**REQUIREMENT**
Copy from the first line below down to and including the line with "Typically, 10 μL". Skip the pictures.

*** Opening of SOURCE DATA ***

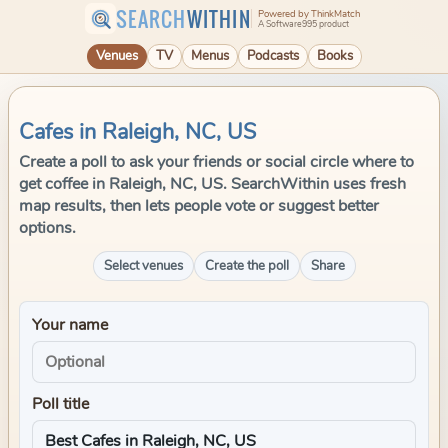
SEARCH
WITHIN
Powered by ThinkMatch
A Software995 product
Venues
TV
Menus
Podcasts
Books
Cafes in Raleigh, NC, US
Create a poll to ask your friends or social circle where to
get coffee in Raleigh, NC, US. SearchWithin uses fresh
map results, then lets people vote or suggest better
options.
Select venues
Create the poll
Share
Your name
Poll title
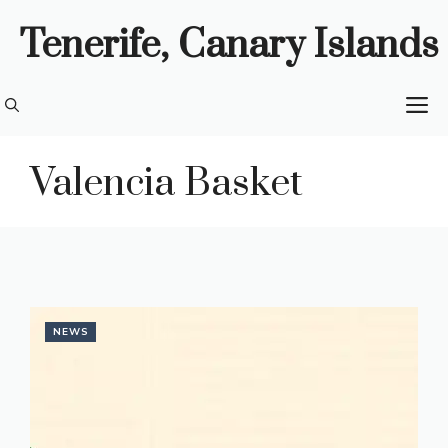
Skip
Tenerife, Canary Islands
to
content
M
Valencia Basket
NEWS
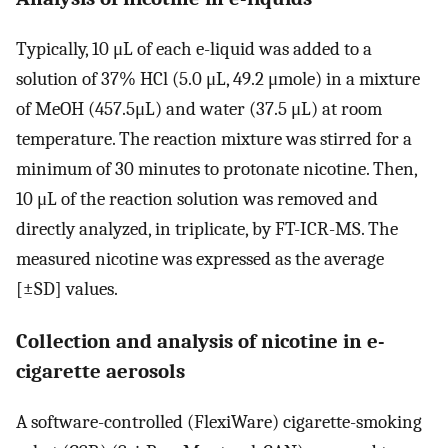
Typically, 10 μL of each e-liquid was added to a
solution of 37% HCl (5.0 μL, 49.2 μmole) in a mixture
of MeOH (457.5μL) and water (37.5 μL) at room
temperature. The reaction mixture was stirred for a
minimum of 30 minutes to protonate nicotine. Then,
10 μL of the reaction solution was removed and
directly analyzed, in triplicate, by FT-ICR-MS. The
measured nicotine was expressed as the average
[±SD] values.
Collection and analysis of nicotine in e-
cigarette aerosols
A software-controlled (FlexiWare) cigarette-smoking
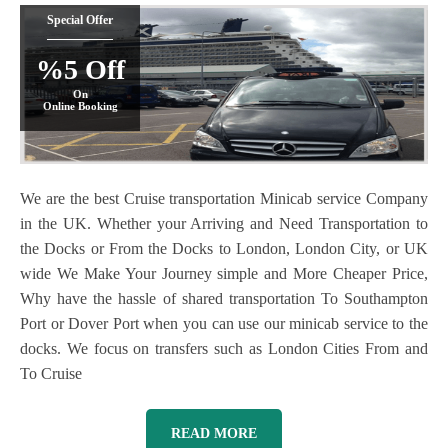
Special Offer
%5 Off
On
Online Booking
We are the best Cruise transportation Minicab service Company
in the UK. Whether your Arriving and Need Transportation to
the Docks or From the Docks to London, London City, or UK
wide We Make Your Journey simple and More Cheaper Price,
Why have the hassle of shared transportation To Southampton
Port or Dover Port when you can use our minicab service to the
docks. We focus on transfers such as London Cities From and
To Cruise
READ MORE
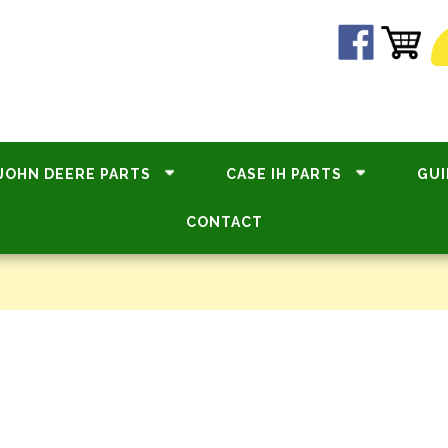
JOHN DEERE PARTS
CASE IH PARTS
GUI
CONTACT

*** Close of SOURCE DATA ***

**RESULT**
SEARCH
WITHIN
Powered by ThinkMatch
A Software995 product
Venues
TV
Menus
Podcasts
Books
Cafes in Raleigh, NC, US
Create a poll to ask your friends or social circle where to
get coffee in Raleigh, NC, US. SearchWithin uses fresh
map results, then lets people vote or suggest better
options.
Select venues
Create the poll
Share
Your name
Poll title
Skip
Tenerife, Canary Islands
to
content
M
Valencia Basket
NEWS
Typically, 10 μL of each e-liquid was added to a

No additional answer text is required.